Eventi come quello organizzato da UILDM, insieme alle testimonianze e ai dati raccolti, sono fondamentali per compiere il passo innovativo che serve, anche per quel che riguarda il problema della violenza contro le donne con disabilità, ancora troppo trascurato, che è emerso durante l’evento sui 30 anni della legge 104 del 1992, organizzato da OMaR-Osservatorio Malattie Rare lo scorso 4 febbraio, ma non solo.

Nell’autunno 2021, il Ministero per le disabilità aveva infatti indotto una consultazione pubblica al fine di raccogliere dei contributi sulle tematiche inerenti la disabilità, a cui anche OMaR-Osservatorio malattie rare ha partecipato. Il coinvolgimento dello Sportello Legale OMaR è maturato, in particolare, a seguito dell’audizione in Commissione XII affari sociali, Camera dei Deputati, in materia di “Disegno di legge recante Delega al Governo in materia di disabilità”, con proposte sulla revisione della Legge 104/92, Legge 112/2016 (c.d. Dopo di noi) e Caregiver familiare. Il testo completo dell’audizione è disponibile a questo link.

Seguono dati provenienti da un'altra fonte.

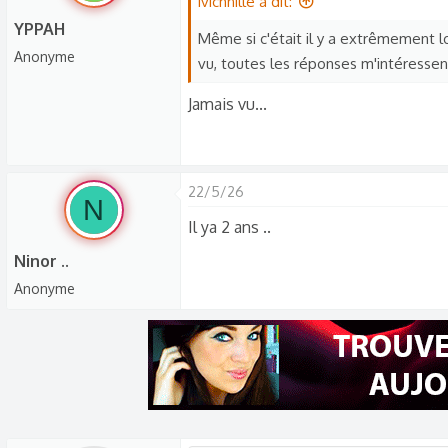
ivichnille a dit:
d
t
YPPAH
i
Même si c'était il y a extrêmement l
Anonyme
s
vu, toutes les réponses m'intéressent
c
Jamais vu...
u
s
s
i
22/5/26
N
o
Il ya 2 ans ..
n
Ninor ..
Anonyme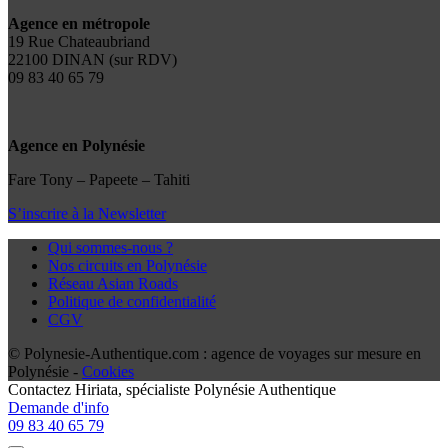
Agence en métropole
19 Rue Chateaubriand
22100 DINAN (sur RDV)
09 83 40 65 79
Agence en Polynésie
Fare Tony – Papeete – Tahiti
S’inscrire à la Newsletter
Qui sommes-nous ?
Nos circuits en Polynésie
Réseau Asian Roads
Politique de confidentialité
CGV
© Polynesie-Authentique.com : agence de voyages sur mesure en
Polynésie -
Cookies
Contactez
Hiriata
, spécialiste Polynésie Authentique
Demande d'info
09 83 40 65 79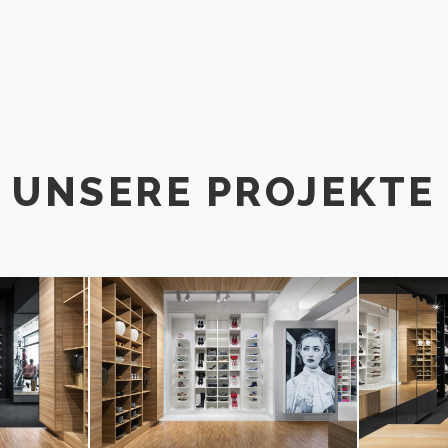
UNSERE PROJEKTE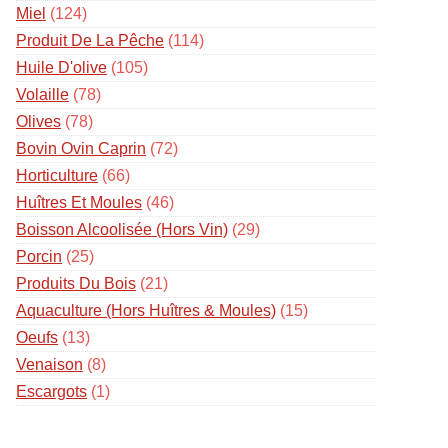
Miel
(124)
Produit De La Pêche
(114)
Huile D'olive
(105)
Volaille
(78)
Olives
(78)
Bovin Ovin Caprin
(72)
Horticulture
(66)
Huîtres Et Moules
(46)
Boisson Alcoolisée (hors Vin)
(29)
Porcin
(25)
Produits Du Bois
(21)
Aquaculture (hors Huîtres & Moules)
(15)
Oeufs
(13)
Venaison
(8)
Escargots
(1)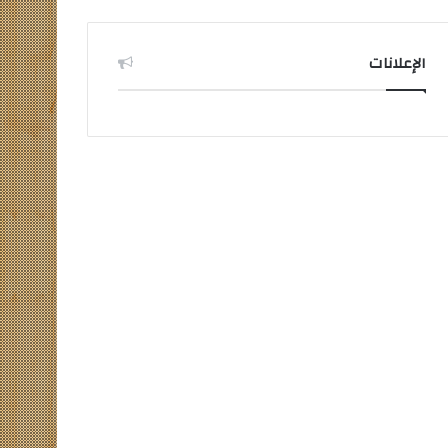
الإعلانات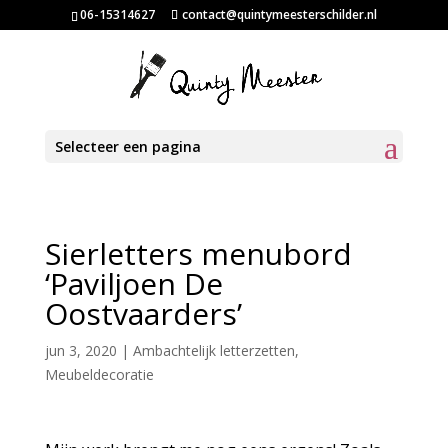
06-15314627
contact@quintymeesterschilder.nl
Selecteer een pagina
Sierletters menubord
‘Paviljoen De
Oostvaarders’
jun 3, 2020
|
Ambachtelijk letterzetten
,
Meubeldecoratie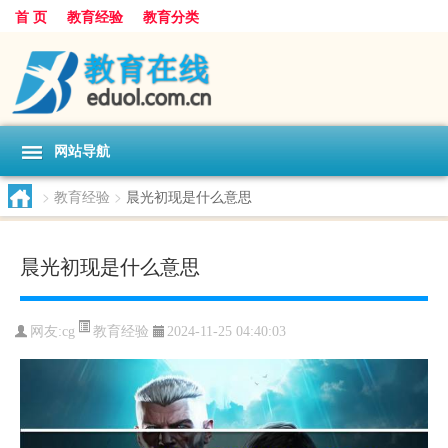
首 页
教育经验
教育分类
网站导航
>
教育经验
>
晨光初现是什么意思
晨光初现是什么意思
教育经验
网友:
cg
2024-11-25 04:40:03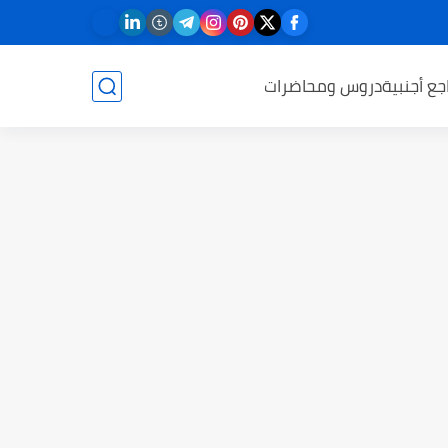
جع أجنبية
دروس ومحاضرات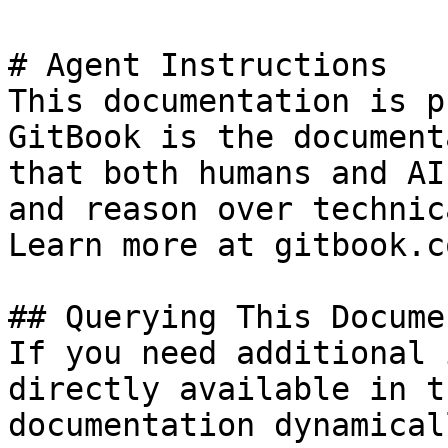
# Agent Instructions

This documentation is p
GitBook is the document
that both humans and AI
and reason over technic
Learn more at gitbook.co
## Querying This Docume
If you need additional 
directly available in t
documentation dynamical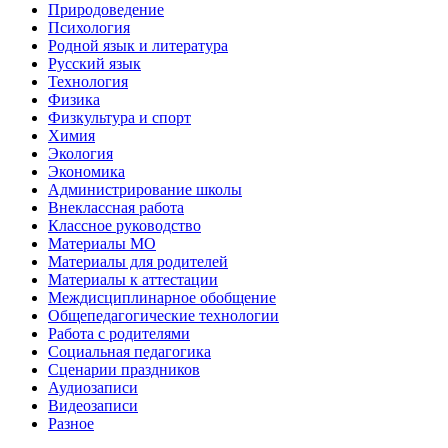
Природоведение
Психология
Родной язык и литература
Русский язык
Технология
Физика
Физкультура и спорт
Химия
Экология
Экономика
Администрирование школы
Внеклассная работа
Классное руководство
Материалы МО
Материалы для родителей
Материалы к аттестации
Междисциплинарное обобщение
Общепедагогические технологии
Работа с родителями
Социальная педагогика
Сценарии праздников
Аудиозаписи
Видеозаписи
Разное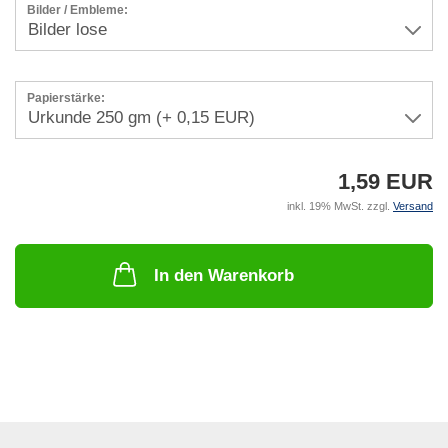
Bilder / Embleme:
Papierstärke:
1,59 EUR
inkl. 19% MwSt. zzgl.
Versand
In den Warenkorb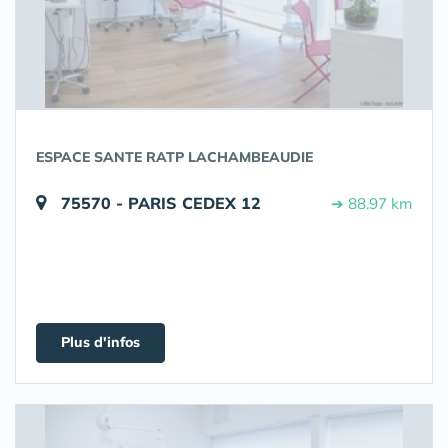
ESPACE SANTE RATP LACHAMBEAUDIE
75570 - PARIS CEDEX 12
➔ 88.97 km
Plus d'infos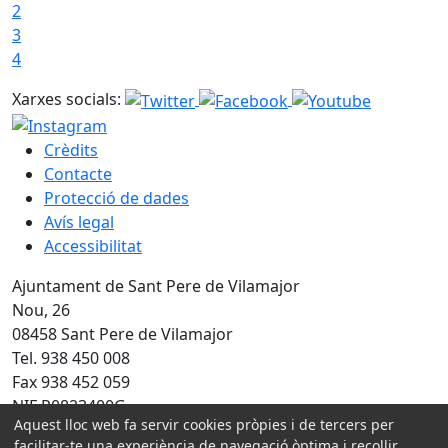
2
3
4
Xarxes socials:
Crèdits
Contacte
Protecció de dades
Avís legal
Accessibilitat
Ajuntament de Sant Pere de Vilamajor
Nou, 26
08458 Sant Pere de Vilamajor
Tel. 938 450 008
Fax 938 452 059
NIF P0823400G
Aquest lloc web fa servir cookies pròpies i de tercers per
Amb la col·laboració de:
facilitar-te una experiència de navegació òptima i recollir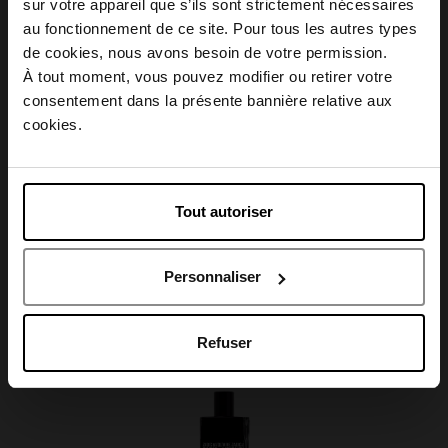
sur votre appareil que s’ils sont strictement nécessaires
au fonctionnement de ce site. Pour tous les autres types
Description
Choisissez votre pays
de cookies, nous avons besoin de votre permission.
À tout moment, vous pouvez modifier ou retirer votre
consentement dans la présente bannière relative aux
Caractéristiques
April België
cookies.
April Belgique
Tout autoriser
April France
Avis client
Personnaliser
April Luxembourg
Oublié quelque chose ?
Refuser
Exclusivité Web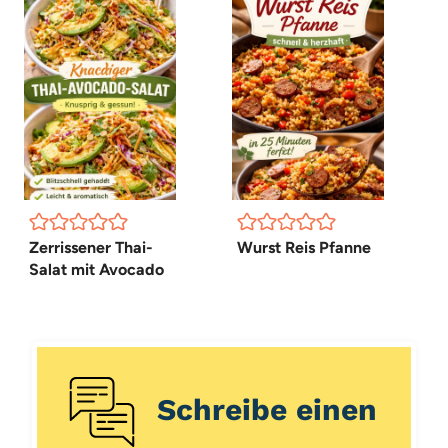
Zerrissener Thai-
Wurst Reis Pfanne
Salat mit Avocado
Schreibe einen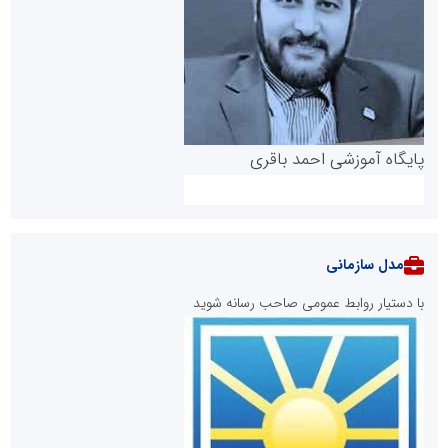
پایگاه آموزشی احمد باقری
مدل سازمانی
با دستیار روابط عمومی صاحب رسانه شوید
روابط عمومی خبرگزاری گزارش خبر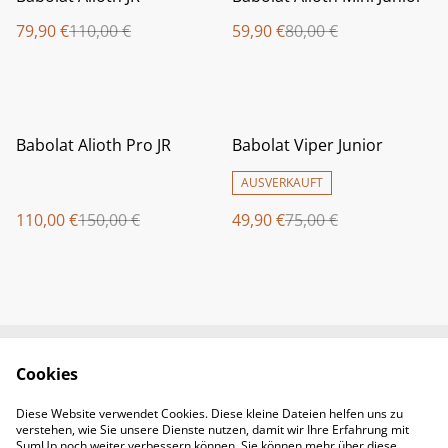
79,90 €
110,00 €
59,90 €
80,00 €
%
%
Babolat Alioth Pro JR
Babolat Viper Junior
AUSVERKAUFT
110,00 €
150,00 €
49,90 €
75,00 €
Cookies
Newsletter &
Contact Us
Öffnungszeiten
Diese Website verwendet Cookies. Diese kleine Dateien helfen uns zu
Legal Terms
Privacy Policy
verstehen, wie Sie unsere Dienste nutzen, damit wir Ihre Erfahrung mit
Cookie Policy
SumUp noch weiter verbessern können. Sie können mehr über diese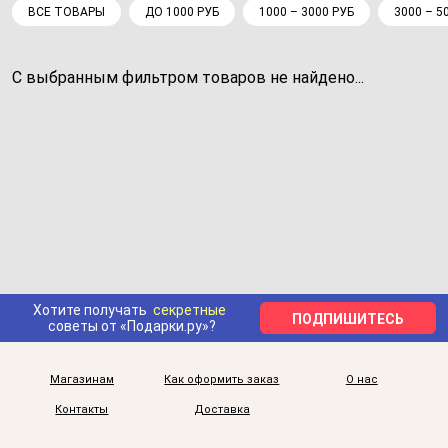
ВСЕ ТОВАРЫ
ДО 1000 РУБ
1000 – 3000 РУБ
3000 – 5
С выбранным фильтром товаров не найдено...
Хотите получать
секретные
ПОДПИШИТЕСЬ
советы от «Подарки.ру»?
Магазинам
Как оформить заказ
О нас
Контакты
Доставка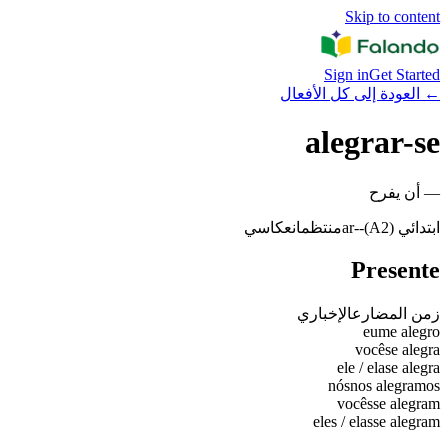
Skip to content
Sign in
Get Started
←
العودة إلى كل الأفعال
alegrar-se
—
أن يفرح
ابتدائي (A2)
-
-ar
منتظم
انعكاسي
Presente
زمن المضارع
الإخباري
eu
me alegro
você
se alegra
ele / ela
se alegra
nós
nos alegramos
vocês
se alegram
eles / elas
se alegram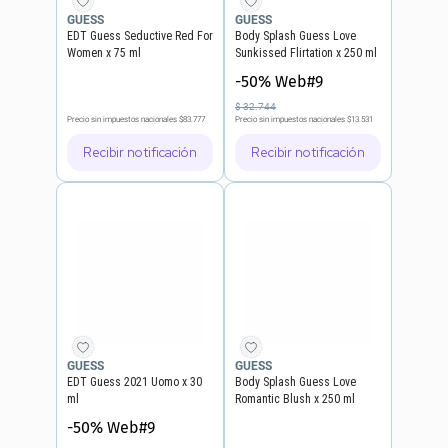
GUESS
GUESS
EDT Guess Seductive Red For
Body Splash Guess Love
Women x 75 ml
Sunkissed Flirtation x 250 ml
-50% Web#9
$
32
.
744
Precio sin impuestos nacionales
$83.777
Precio sin impuestos nacionales
$13.531
Recibir notificación
Recibir notificación
GUESS
GUESS
EDT Guess 2021 Uomo x 30
Body Splash Guess Love
ml
Romantic Blush x 250 ml
-50% Web#9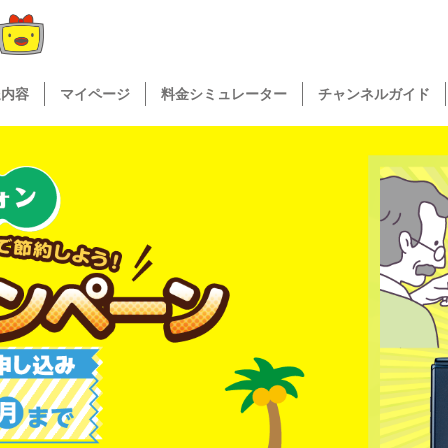
送内容
マイページ
料金シミュレーター
チャンネルガイド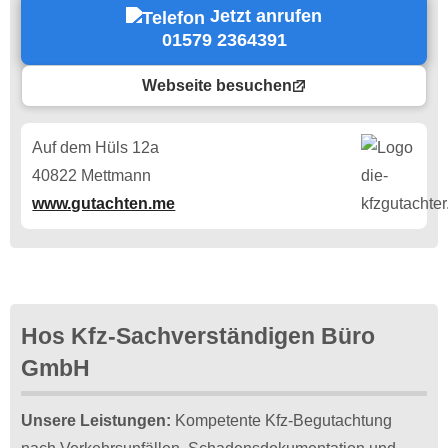
Jetzt anrufen
01579 2364391
Webseite besuchen
Auf dem Hüls 12a
40822 Mettmann
www.gutachten.me
Hos Kfz-Sachverständigen Büro
GmbH
Unsere Leistungen:
Kompetente Kfz-Begutachtung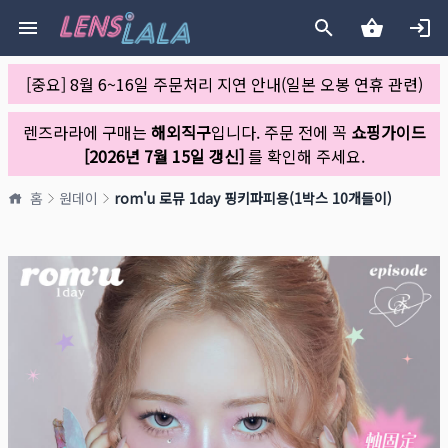
[중요] 8월 6~16일 주문처리 지연 안내(일본 오봉 연휴 관련)
렌즈라라에 구매는
해외직구
입니다. 주문 전에 꼭
쇼핑가이드
[2026년 7월 15일 갱신]
를 확인해 주세요.
홈
원데이
rom'u 로뮤 1day 핑키파피용(1박스 10개들이)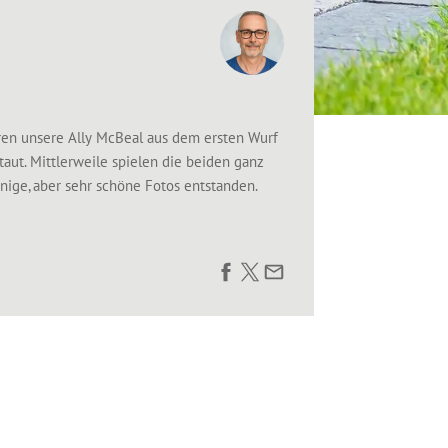
hren unsere Ally McBeal aus dem ersten Wurf
aut. Mittlerweile spielen die beiden ganz
nige, aber sehr schöne Fotos entstanden.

Dopo la raccolta dei contributi, è stato elaborato un report riepilogativo delle proposte presentate, tra cui alcune a tutela delle donne con disabilità. Per fronteggiare il problema della violenza contro le donne con disabilità, sempre più attuale e troppo poco considerato, viene proposto innanzitutto di potenziare la rete di sportelli antiviolenza e i CAV presenti in Italia per accogliere e dare sostegno a donne con disabilità fisica e intellettiva vittime di violenza che subiscono una multidiscriminazione. L’ideale sarebbe – è emerso dalla consultazione – creare un team di esperti qualificato e formato sulle possibili dinamiche di violenza; eliminare le barriere architettoniche; creare dei supporti inclusivi quali ad esempio il traduttore LIS e la segnaletica in braille; creare un numero per le emergenze da poter contattare sempre; strutturare politiche e campagne per la sensibilizzazione verso la tematica.